Hmm, tangentially related, since I do pkgsrc bulk builds for
NetBSD/macppc 8.0, I find quite a bit of issues of this sort:

/usr/pkgsrc/textproc/syntax-highlighting/work/syntax-highlighting-5.98.0/src/indexer/katehighlightingindexer.cpp:179:42: error: 'as_const' is not a member of 'std'
             for (const auto &styleName : std::as_const(unusedNames)) {
                                          ^
"std::as_const" is according to

  https://en.cppreference.com/w/cpp/utility/as_const

a c++17 construct, and obviously the C++ compiler in 8.0 (5.5.0)
does at least not by default support c++17.

I'm wondering a bit about what to do in this case.

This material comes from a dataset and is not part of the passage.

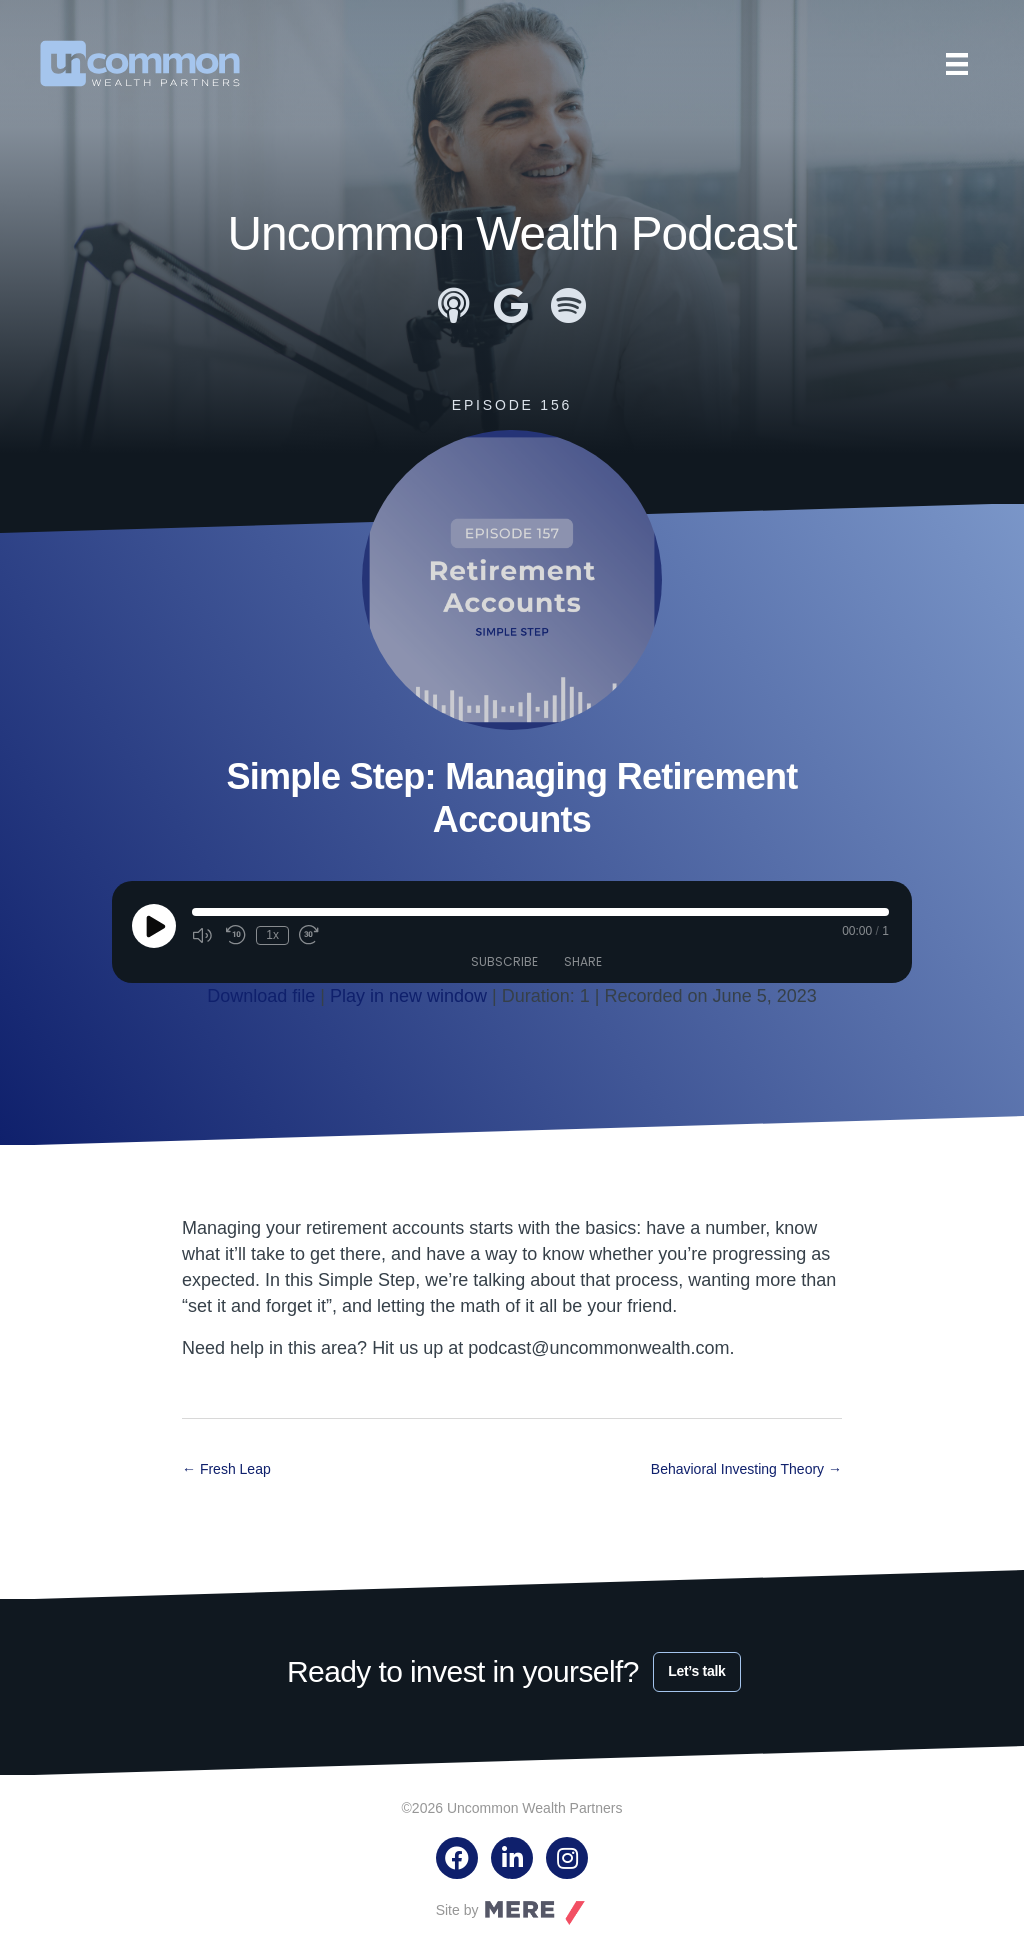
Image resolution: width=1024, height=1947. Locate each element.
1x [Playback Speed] (272, 935)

I could add a USE_LANGUAGES+=c++17 (or gnu++17 if the package uses
alloca()) to the package.  Arguably, that would ba a correct
declaration given the use of the above construct, but it's far from
certain that it will fix the build on this platform, as this does
nothing to influence which C++ compiler is used.

However, with C++ it's even more fraught with danger than with C to
mix use of different C++ compilers, since the ABI has evidently
changed over time, and sometimes in non-backward-compatible ways, if
I've understood correctly.

So, what to do?  Nothing or add a USE_LANGUAGES+= setting?